The term “mechatronics” originated in the early 1970s, representing occupations combining “mechanics” and “electronics.” Though more than four decades since its first appearance, the evolutionary nature of “mechatronics” makes the concept anything but antiquated.
Just as technology has advanced, so has “mechatronics,” covering a multidisciplinary field of science including a combination of mechanical engineering, electronics, computer engineering, telecommunications engineering, systems engineering, and control engineering. And for companies banking on advanced manufacturing, mechatronics is a skill set very much in demand though talent is in short supply.
To address the talent shortage sooner, partnerships among high schools, higher education providers, workforce partners, unions, workforce agencies and others are focusing on developing talent pipelines through dedicated curriculum and hands-on experience before individuals have completed high school, with dual-enrollment opportunities, essentially front-loading their apprenticeship opportunities.
One such example, the Multi-Skilled Manufacturing Maintenance (Mechatronics) Program, was launched by Advance Michigan Center for Apprenticeship Innovation (AMCAI) partner Henry Ford College (HFC), the Downriver Career Technical Consortium, Ford Motor Company and United Auto Workers – Ford, with support from the State of Michigan, Southeast Michigan Community Alliance (SEMCA), and Wayne County Regional Education Service Agency.
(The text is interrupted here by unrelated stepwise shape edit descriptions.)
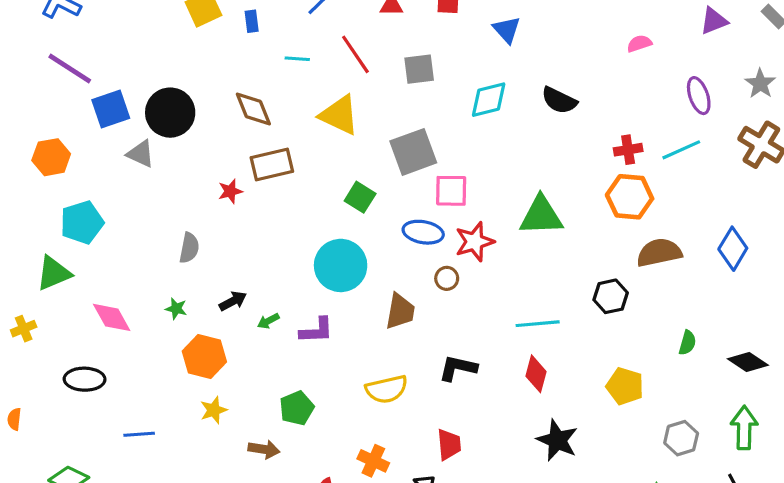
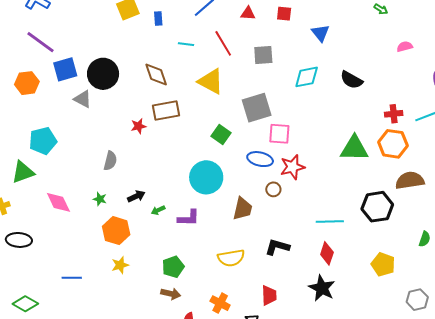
orange hexagon: (51, 157) -> (27, 83), moved
green triangle: (541, 216) -> (354, 148), moved
black hexagon: (611, 296) -> (377, 207), size x1.4
black ellipse: (85, 379) -> (19, 240), moved
black star: (557, 440) -> (322, 288), moved
brown arrow: (264, 449) -> (171, 294), moved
AMCAI, a $4 million grant from the U.S. Department of Labor, is tasked with expanding regional apprenticeship through innovation.
Nine different school districts from Wayne and Monroe counties participate: Airport, Flat Rock, Gibralter, Grosse Ile, Huron, Riverview, Southgate, Trenton and Woodhaven. The program combines college courses from HFC with an instructional lab for hands-on experience at the Ford Motor Company Flat Rock Assembly Plant. The two-year program is offered to students beginning in their junior year, at no cost to them or their parents.
This combination of classroom and laboratory exposure features principles and skills vital to modern manufacturing: electrical, mechanical, fluid (hydraulics & pneumatics), computer control and automation/robotics systems. In the lab setting, students learn from HFC Adjunct Professor John Nasarzewski, UAW skilled trades members and Ford technicians. As part of the program, students also are introduced to companies offering apprenticeship opportunities.
At the conclusion of the two years, students who successfully finish the program complete up to 28 hours of undergraduate credits in HFC’s Multi-Skilled Manufacturing associate’s degree. In this “front-loaded” apprenticeship model, each student has the potential to be accepted into apprenticeship programs directly following high school having completed one of the three years of the related technical instruction (RTI) portion of the apprenticeship. The model puts them at a direct advantage to completing the apprenticeship requirements within the company to earn a full-time position.
Many, if not most, of participating students enter into apprenticeship with the Michigan Advanced Technician Training Program (MAT2), run by the State of Michigan. Many others are hired as apprentices at companies like Brose, Link Engineering, US Steel and ZF.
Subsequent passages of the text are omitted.